Na senda do Almirante McRaven, é bom combatermos o nosso inimigo comum – a Rússia e “mudar o mundo”, mas por vezes o nosso adversário pode estar entre nós. Façamos primeiro a nossa “cama”. O barbarismo está à nossa porta, é certo, mas pode ter sido a cola que nos acabou por unir no mundo Ocidental. As divisões, essas, mantêm-se. Esta semana jogou-se a segunda volta das eleições Presidenciais em França, com uma candidata nacionalista como grande oponente do Presidente incumbente, a qual conseguiu comunicar eficazmente as causas que eram da esquerda, a questão social. Aliás, como em Portugal com o Partido Chega, conseguiu integrar em si o anterior eleitorado que pertencia ao PCP e outros.
Em suma, os perigos são os extremismos, como dizia Fukuyama. O mundo ocidental, apesar das conquistas da liberdade, caiu em extremos – de direita e esquerda – na última metade do século e recentemente – o capitalismo selvagem com o resultado nas crises financeiras, no multiculturalismo que causou guerras culturais e étnicas, na desconstrução do conceito de família, nos nacionalismos que excluem, no fanatismo religioso, no abuso de poder masculino, na política de identidade de género, a descrença/ desconstrução da ciência (vacinas e identidade de género), para nomear apenas algumas.
O Cristianismo tem esta coisa maravilhosa e que a distingue de uma religião de castas ou sangues: “Não há judeu, nem grego, escravo ou livre, homem ou mulher” (Gál. 3:28). Todos os homens e mulheres nascem com a mesma dignidade e valor. A universalidade da cultura cristã pode ter sido um dos fatores que a manteve sólida e viva por dois milénios. Não negando a sua matriz, aceita inculturações das mais variadas. Assim foram criados projetos como a Europa e se fundaram democracias como a americana.
Creio que um caminho possível está no discernimento sábio de olhar para o futuro, não esquecendo a riqueza da tradição ocidental. O caminho poderá estar, na senda de de Peterson, na união da ordem (tradição) com o caos (a mudança) – o yin e yang – que, como num casamento harmonioso, existirão os verdadeiros frutos (Peterson, 2018b; Peterson, 2021). É fácil falar, difícil fazer. Creio que, na senda dos grandes autores que cito, não devemos negar a nossa identidade e património de ocidentais, aperfeiçoando-o e renovando-o sabiamente à luz dos novos tempos.
Palmela, 21 de Abril de 2022.
Referências:
Brooks, D. (2018, Jan 26). The Jordan Peterson Moment. The New York Times, p.23.
Elliot, T.S. (1948). Notes towards the Definition of Culture. Faber & Faber.
Francisco. (2019, Junho), Carta ao Povo de Deus que peregrina na Alemanha, 9.
Frankl, V. E. (2004). Em Busca de Sentido (19ª Ed.). Vozes.

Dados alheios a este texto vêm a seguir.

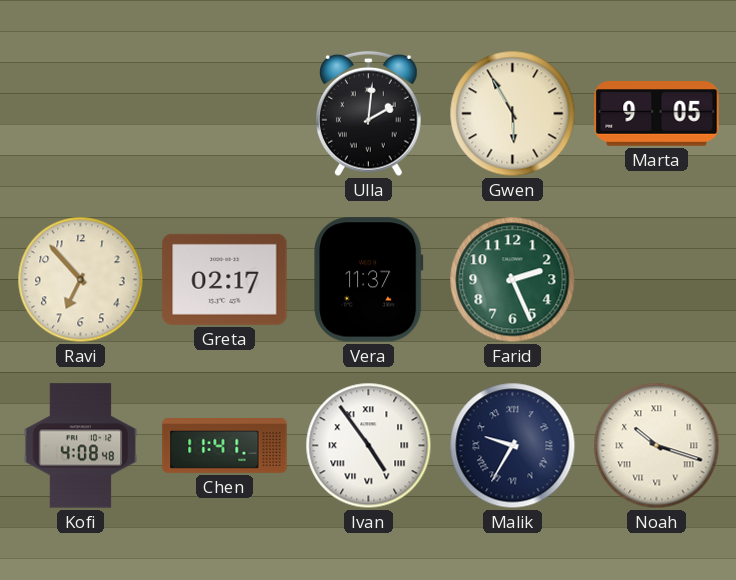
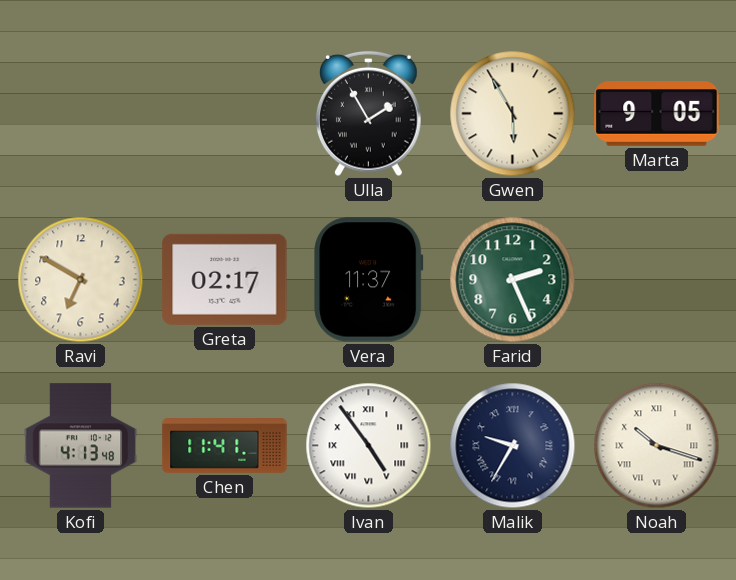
Ulla: 2:01 -> 1:55
Ravi: 6:53 -> 6:50
Kofi: 4:08 -> 4:13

Fukuyama, F. (2022, Março, 19). A guerra de Putin à ordem liberal. Expresso.
McRaven, W.H. (2014, May 19). University of Texas at Austin 2014 Commencement Address – Admiral William H. McRaven. Youtube.
Peterson, J. (2018a, Oct 30). Jordan Peterson: “There was plenty of motivation to take me out. It just didn’t work” | British GQ. Youtube.
Peterson, J. (2018b). 12 Regras para a vida – Um antídoto para o caos. Lua de Papel.
Peterson, J. (2021). Para além da Ordem: 12 novas regras para a vida”. Lua de Papel.
Steiner, G. (1971). In Bluebeard’s Castle – Some notes towards the re-definition of Culture, Faber & Faber.